■ **YOUR TASK**
Since the records include pictures, leave those out while you reproduce exactly and only the lines from the one containing "Kontakt (1161, 17)" through the one containing "[Susan Durnin Bassoonist, Arts", inclusive.

■ **DATA EXTRACTS**
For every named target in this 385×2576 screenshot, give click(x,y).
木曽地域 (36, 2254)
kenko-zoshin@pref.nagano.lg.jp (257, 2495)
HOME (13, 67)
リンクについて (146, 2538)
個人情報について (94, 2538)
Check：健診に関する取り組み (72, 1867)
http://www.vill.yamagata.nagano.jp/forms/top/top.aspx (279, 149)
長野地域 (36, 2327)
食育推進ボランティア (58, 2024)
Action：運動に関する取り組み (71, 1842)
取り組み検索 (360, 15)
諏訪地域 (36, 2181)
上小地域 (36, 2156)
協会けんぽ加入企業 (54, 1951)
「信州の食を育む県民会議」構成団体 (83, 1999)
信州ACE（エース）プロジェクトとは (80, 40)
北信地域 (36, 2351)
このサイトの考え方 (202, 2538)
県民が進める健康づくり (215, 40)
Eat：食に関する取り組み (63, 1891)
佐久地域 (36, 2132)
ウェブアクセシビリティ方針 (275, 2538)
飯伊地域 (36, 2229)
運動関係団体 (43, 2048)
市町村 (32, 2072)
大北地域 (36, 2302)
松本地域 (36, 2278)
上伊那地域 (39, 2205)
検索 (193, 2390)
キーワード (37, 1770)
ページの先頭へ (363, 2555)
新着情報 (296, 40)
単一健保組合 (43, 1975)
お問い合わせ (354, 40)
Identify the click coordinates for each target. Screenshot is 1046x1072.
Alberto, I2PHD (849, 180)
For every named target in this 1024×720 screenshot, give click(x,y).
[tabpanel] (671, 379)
==
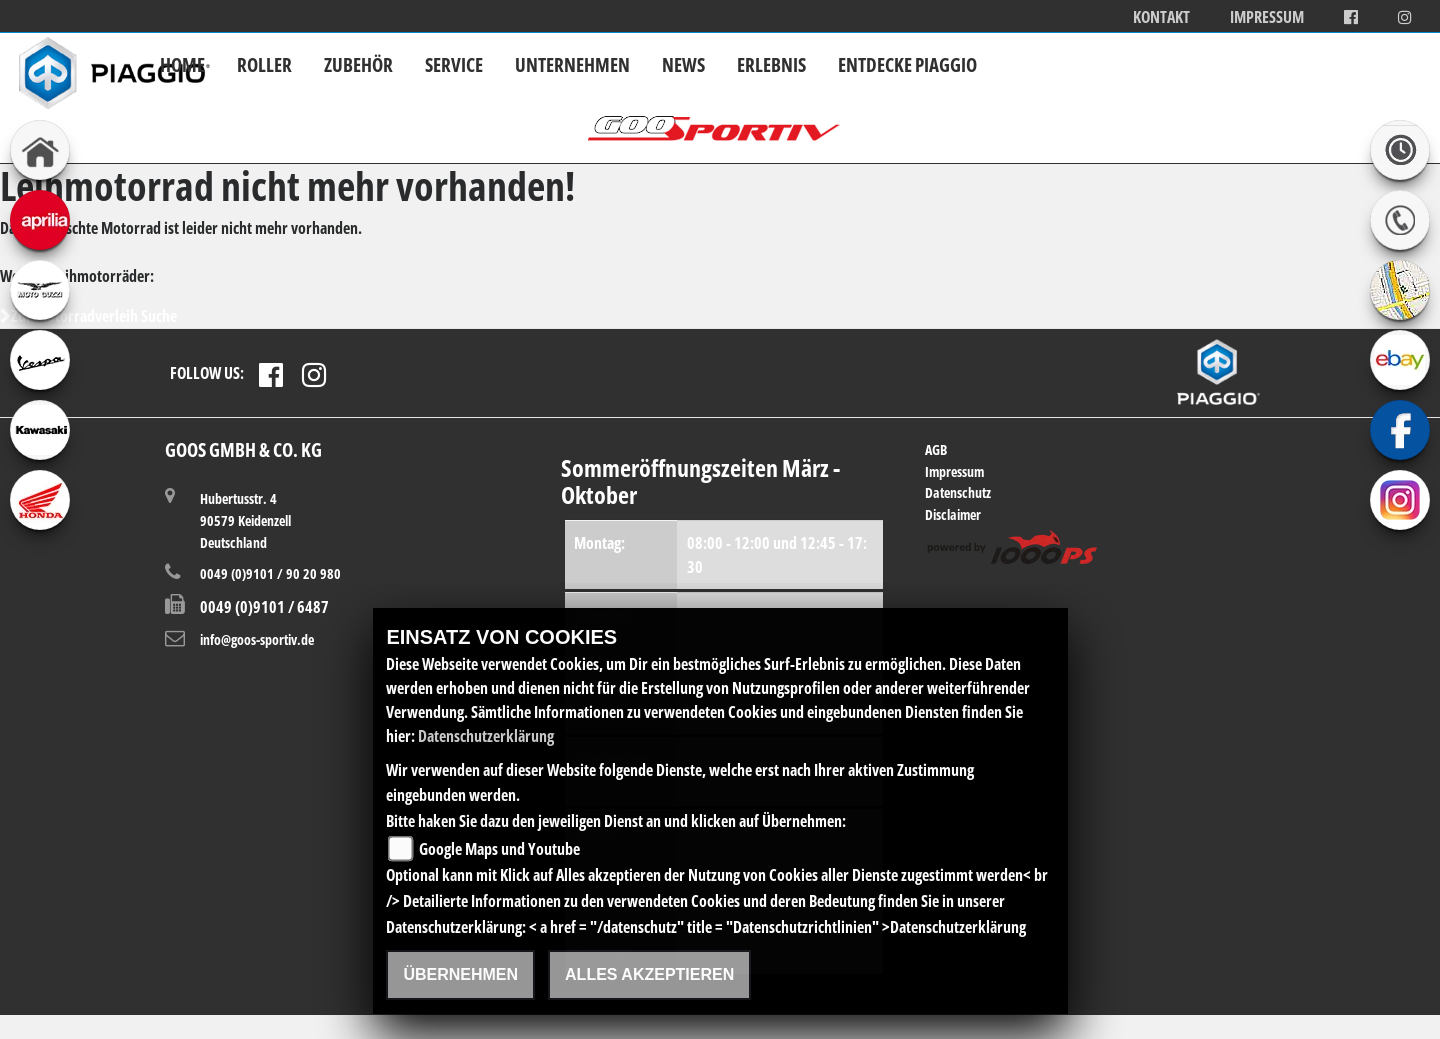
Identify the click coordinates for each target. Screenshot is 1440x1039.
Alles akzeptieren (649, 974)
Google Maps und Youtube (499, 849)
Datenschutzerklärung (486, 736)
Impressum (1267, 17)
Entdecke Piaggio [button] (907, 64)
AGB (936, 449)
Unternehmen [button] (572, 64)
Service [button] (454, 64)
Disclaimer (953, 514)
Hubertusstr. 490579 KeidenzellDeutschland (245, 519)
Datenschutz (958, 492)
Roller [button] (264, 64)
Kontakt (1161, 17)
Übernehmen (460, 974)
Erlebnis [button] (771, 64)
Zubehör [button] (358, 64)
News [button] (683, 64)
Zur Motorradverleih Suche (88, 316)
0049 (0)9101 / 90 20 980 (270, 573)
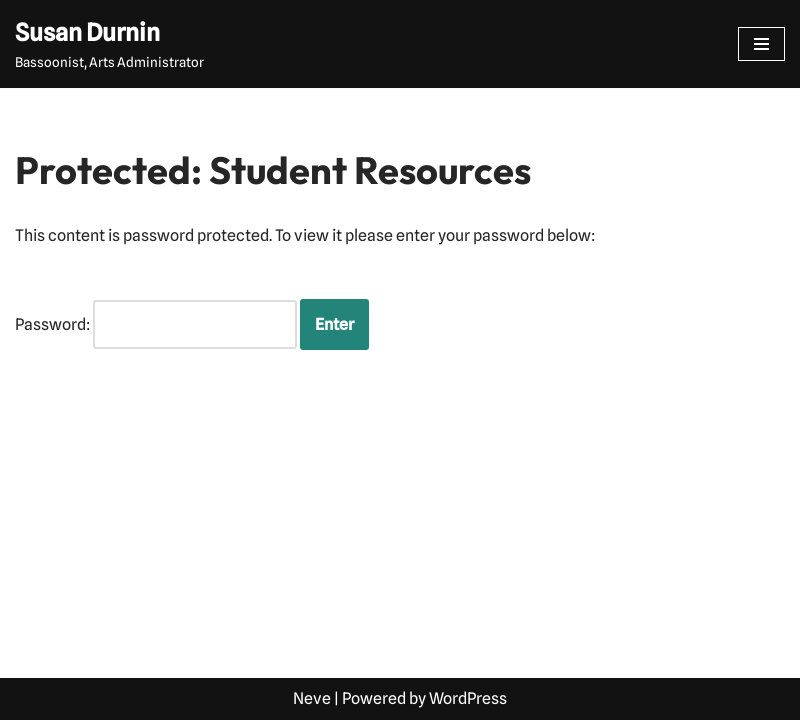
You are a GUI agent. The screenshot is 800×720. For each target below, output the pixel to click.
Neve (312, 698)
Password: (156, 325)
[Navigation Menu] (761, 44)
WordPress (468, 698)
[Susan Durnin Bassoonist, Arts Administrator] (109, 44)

■ **EXERCISE ANSWER**
Kontakt (1161, 17)
Übernehmen (460, 974)
Erlebnis [button] (771, 64)
Zubehör [button] (358, 64)
News [button] (683, 64)
Zur Motorradverleih Suche (88, 316)
0049 (0)9101 / 90 20 980 (270, 573)
You are a GUI agent. The screenshot is 800×720. For each target below, output the pixel to click.
Neve (312, 698)
Password: (156, 325)
[Navigation Menu] (761, 44)
WordPress (468, 698)
[Susan Durnin Bassoonist, Arts Administrator] (109, 44)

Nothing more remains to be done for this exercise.